You know the feeling. You are about to do or say something, or you pause in a chain of thought, when you suddenly tell yourself that something is not right, that it may not be good to continue with the thought, word or action. There is nothing mystical about it, but this moment of hesitation, this quiet voice of self-restraint is something that everyone experiences at some point, just as the apostle Paul wrote that it was something that affected Christians and pagans alike (Romans 2:14-15). We may call this our conscience or use some other term. Some say it is God speaking to them, others that it is just the result of learned social behavior. In the Middle Ages many people thought it was an angel whispering in their ear. Albert Einstein called it an “inner voice” and others have called it an “inner light.” But no matter what we call it, or where we feel it comes from, it is an established fact of human psychology. We are not talking about hearing voices in one’s head – just a feeling or awareness that some action or response isn’t good or right. It’s like an internal warning system that is suddenly sounding in our minds. The problem, of course, exists when we turn down the volume and stop listening to that alarm. Typically, before we act in error, our conscience warns us to stop. If we choose to ignore its warning, or begin to think up rationalizations why we need not heed this feeling, the alarm will turn off and the urging of our conscience subsides – only to return later to condemn us if we go ahead with behavior we knew was not right.
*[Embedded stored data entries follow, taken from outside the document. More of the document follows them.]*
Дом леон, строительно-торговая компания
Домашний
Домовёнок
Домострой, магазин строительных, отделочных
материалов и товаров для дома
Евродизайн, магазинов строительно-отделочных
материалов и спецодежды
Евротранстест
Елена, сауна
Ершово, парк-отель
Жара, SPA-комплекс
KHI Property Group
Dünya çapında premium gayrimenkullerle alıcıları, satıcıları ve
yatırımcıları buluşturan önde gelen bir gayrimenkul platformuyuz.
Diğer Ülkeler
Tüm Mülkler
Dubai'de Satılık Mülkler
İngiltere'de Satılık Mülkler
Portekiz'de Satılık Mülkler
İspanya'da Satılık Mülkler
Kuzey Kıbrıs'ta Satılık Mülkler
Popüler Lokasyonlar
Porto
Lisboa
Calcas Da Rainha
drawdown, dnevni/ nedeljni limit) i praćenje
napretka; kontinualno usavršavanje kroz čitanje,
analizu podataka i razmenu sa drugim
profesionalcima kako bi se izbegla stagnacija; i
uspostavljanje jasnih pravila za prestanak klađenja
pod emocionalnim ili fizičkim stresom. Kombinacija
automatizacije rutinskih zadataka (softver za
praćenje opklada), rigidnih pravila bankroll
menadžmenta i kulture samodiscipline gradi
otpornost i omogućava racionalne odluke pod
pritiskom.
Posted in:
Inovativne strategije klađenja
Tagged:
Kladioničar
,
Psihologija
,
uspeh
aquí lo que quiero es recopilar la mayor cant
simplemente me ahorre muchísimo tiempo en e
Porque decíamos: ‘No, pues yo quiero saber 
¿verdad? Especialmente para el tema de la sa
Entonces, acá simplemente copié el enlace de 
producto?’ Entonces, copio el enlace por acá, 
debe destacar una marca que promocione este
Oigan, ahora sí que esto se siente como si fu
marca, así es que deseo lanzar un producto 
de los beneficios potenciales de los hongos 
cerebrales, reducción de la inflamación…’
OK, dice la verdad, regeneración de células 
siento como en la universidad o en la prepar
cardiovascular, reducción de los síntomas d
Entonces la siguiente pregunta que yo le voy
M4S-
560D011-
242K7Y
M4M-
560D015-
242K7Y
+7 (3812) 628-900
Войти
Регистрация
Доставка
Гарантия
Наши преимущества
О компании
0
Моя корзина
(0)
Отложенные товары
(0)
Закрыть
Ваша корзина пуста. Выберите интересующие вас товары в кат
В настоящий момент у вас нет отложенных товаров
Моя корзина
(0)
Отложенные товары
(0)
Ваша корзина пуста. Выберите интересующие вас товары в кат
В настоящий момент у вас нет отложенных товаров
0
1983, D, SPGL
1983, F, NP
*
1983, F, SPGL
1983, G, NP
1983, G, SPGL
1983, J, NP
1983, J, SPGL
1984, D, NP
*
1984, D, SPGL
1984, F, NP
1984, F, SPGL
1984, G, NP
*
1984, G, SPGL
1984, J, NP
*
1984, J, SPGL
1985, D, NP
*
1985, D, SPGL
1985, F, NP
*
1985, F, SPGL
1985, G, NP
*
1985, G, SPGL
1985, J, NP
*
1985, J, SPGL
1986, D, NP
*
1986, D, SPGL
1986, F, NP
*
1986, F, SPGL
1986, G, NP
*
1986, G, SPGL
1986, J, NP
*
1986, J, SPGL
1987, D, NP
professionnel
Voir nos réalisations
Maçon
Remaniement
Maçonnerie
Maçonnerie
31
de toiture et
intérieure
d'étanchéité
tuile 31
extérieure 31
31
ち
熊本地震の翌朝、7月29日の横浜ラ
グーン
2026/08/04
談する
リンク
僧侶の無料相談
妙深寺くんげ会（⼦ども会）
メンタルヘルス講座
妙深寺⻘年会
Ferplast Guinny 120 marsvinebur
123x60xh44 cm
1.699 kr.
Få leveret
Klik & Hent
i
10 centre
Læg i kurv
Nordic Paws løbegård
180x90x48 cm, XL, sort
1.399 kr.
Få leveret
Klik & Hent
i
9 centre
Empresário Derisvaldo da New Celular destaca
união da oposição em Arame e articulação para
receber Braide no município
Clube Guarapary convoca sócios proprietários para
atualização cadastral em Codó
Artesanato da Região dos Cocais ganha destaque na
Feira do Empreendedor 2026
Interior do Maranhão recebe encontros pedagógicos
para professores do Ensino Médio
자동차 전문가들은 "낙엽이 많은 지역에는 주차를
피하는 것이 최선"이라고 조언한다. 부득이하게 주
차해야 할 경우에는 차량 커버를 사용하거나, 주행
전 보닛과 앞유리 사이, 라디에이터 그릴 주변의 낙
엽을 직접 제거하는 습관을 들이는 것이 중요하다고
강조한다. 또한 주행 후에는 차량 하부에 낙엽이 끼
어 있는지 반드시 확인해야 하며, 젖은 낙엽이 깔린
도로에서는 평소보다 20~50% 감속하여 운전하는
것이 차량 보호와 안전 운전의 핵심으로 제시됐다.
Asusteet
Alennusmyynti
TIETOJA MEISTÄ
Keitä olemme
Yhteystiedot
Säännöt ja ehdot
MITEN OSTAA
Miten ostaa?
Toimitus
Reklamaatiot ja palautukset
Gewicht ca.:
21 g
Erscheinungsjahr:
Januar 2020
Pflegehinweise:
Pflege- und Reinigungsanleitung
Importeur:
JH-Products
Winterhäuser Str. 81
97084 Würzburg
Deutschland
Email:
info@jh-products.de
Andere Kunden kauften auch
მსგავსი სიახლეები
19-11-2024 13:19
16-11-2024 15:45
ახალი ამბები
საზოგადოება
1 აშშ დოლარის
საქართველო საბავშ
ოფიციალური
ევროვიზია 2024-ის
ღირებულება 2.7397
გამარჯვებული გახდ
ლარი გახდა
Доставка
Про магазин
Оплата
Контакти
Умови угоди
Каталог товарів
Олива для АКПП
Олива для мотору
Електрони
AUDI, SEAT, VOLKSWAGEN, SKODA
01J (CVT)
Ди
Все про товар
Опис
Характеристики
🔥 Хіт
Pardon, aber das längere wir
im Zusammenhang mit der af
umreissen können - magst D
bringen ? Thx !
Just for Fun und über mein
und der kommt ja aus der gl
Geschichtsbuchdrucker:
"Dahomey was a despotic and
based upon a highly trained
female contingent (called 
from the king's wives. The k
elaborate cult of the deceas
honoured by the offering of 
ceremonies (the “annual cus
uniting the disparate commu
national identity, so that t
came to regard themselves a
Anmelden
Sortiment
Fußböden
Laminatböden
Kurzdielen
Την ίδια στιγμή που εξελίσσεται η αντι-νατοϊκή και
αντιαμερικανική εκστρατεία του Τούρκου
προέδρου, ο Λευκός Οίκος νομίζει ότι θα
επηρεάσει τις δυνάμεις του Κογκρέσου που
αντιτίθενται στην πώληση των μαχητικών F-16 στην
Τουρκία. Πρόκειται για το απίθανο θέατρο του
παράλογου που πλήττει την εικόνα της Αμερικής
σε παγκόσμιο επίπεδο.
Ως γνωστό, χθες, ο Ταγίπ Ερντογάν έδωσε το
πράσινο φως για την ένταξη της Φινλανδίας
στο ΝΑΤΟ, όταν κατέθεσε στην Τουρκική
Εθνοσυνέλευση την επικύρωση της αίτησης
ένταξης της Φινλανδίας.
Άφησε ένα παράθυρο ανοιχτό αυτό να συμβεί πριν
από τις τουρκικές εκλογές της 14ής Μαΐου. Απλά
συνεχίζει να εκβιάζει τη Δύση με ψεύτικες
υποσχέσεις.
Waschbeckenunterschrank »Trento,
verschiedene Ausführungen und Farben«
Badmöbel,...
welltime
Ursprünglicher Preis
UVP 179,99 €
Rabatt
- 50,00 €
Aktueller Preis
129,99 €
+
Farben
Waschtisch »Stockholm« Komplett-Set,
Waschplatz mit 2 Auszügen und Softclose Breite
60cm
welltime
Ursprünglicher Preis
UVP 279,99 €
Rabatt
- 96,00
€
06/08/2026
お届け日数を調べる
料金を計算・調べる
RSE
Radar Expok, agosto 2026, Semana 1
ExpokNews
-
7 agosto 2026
The apostle James wrote about this progression between the awareness of something wrong and the results of tuning out that awareness: “but each person is tempted when they are dragged away by their own evil desire and enticed. Then, after desire has conceived, it gives birth to sin; and sin, when it is full-grown, gives birth to death” (James 1:14-15). The beginning of this chain is the still small voice that, if rejected, temporarily disappears. The amazing thing is that this is something we all understand, yet something that we so often don’t act upon. Yet the battle for good habits and right living is almost always fought at this point – at the very beginning of the trajectory. If we ignore the restraining call and proceed regardless, we invariably end up, as James affirms, in sin.
As a result, it’s possible that one of the greatest things we can do in overcoming wrong and growing in doing what is right in our lives is to train ourselves to listen to that voice and immediately act on its guidance. To listen and stop immediately has been called, in theology, the obsta principiis – the determination to “resist the beginnings,” because, as we have seen, that’s where the real battle is always fought at the moment the alarm sounds. Again, there is nothing mystical about this, it’s simply a matter of acting immediately on what we know is right. But the key lies in understanding that every time we ignore the inner voice of restraint and go ahead with what we wish to do, say or think, we actually move further away from where we really want to go in life. Every time we stop at the first “sound” of that alarm we move further toward our real goals. We need to train ourselves to listen for that inner alarm, learn to recognize it and to stop in our tracks.
Counter-intuitive as it might seem physically, if we want to move forward further and faster spiritually, we need to stop more often.